Он заставил девушек принять теневой облик? Да точно, заставил. И набросил на них силки.
– Благовоспитанным девицам полагается следить за тем, что вырывается у них изо рта, – нравоучительным тоном наставника по этикету произнес Джеймс. – Им не следует оскорблять других. А в обществе они не имеют права нарушать приличия и порядок.
За столиками расхохотались. Синицы метались, голося и трепеща крылышками, и не могли освободиться. Перья так и летели, и мне сделалось смешно.
Надо же, я привыкла считать себя изгнанницей. Никому не нужной. Неправильной и испорченной. И вот теперь кто-то взял и заступился за меня.
Ох, что об этом будут говорить Мэри и Шерри, когда освободятся!
– Так их, господин зельевар! – одобрила матрона, которая вместе со стайкой дочерей лакомилась фруктовым желе. – Это ж надо додуматься, говорить такие слова! Я бы за это своим вымыла рот с мылом!
Девицы смотрели так, словно им уже приходилось переживать такое мытье.
– Пока вы не извинитесь, я не уберу силки, – сказал Джеймс, а официант добавил:
– И еще семнадцать эре, будьте любезны уплатить.
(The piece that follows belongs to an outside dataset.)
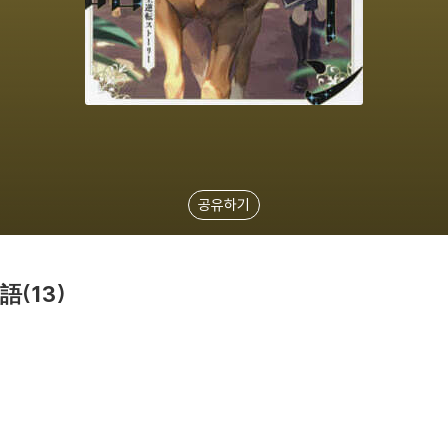
공유하기
(13)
У нас приличное заведение, у нас не принято разбрасывать чужую еду.
Синицы потратили еще несколько минут на напрасные попытки освободиться, и одна из них наконец пропищала:
– Прости, Абигаль!
Я усмехнулась. Вот сразу бы так. Но дурака и в церкви бьют, как говаривала моя нянюшка, вот близняшки и получили свое.
Решили, что сможете безнаказанно издеваться над изгнанницей, лишенной дома и защиты? А вот вам за это!
– Прости, Абигаль! – повторила вторая синица, и Джеймс усмехнулся.
– А как же я? Это был мерзкий намек, что я принимаю у себя неправильных женщин.
– Простите! – хором пропищали синицы, почти без сил обмякнув в золотой сетке. Джеймс улыбнулся, и сверкающие нити растаяли, а Шерри и Мэри буквально растеклись по стульям.
– Семнадцать эре, барышни, – напомнил официант, и Мэри вздохнула.
– У нас только десять…
– Хорошо! – официант довольно улыбнулся. – Прошу со мной на кухню, будете мыть посуду на оставшиеся семь эре. Или же я немедленно вызываю полицию.
Полиция пугала девушек сильнее теневого облика и сетей, и близняшки уныло поплелись за официантом. Их провожали издевательскими аплодисментами, и я уже представляла, как об этом случае будут рассказывать в столичных гостиных.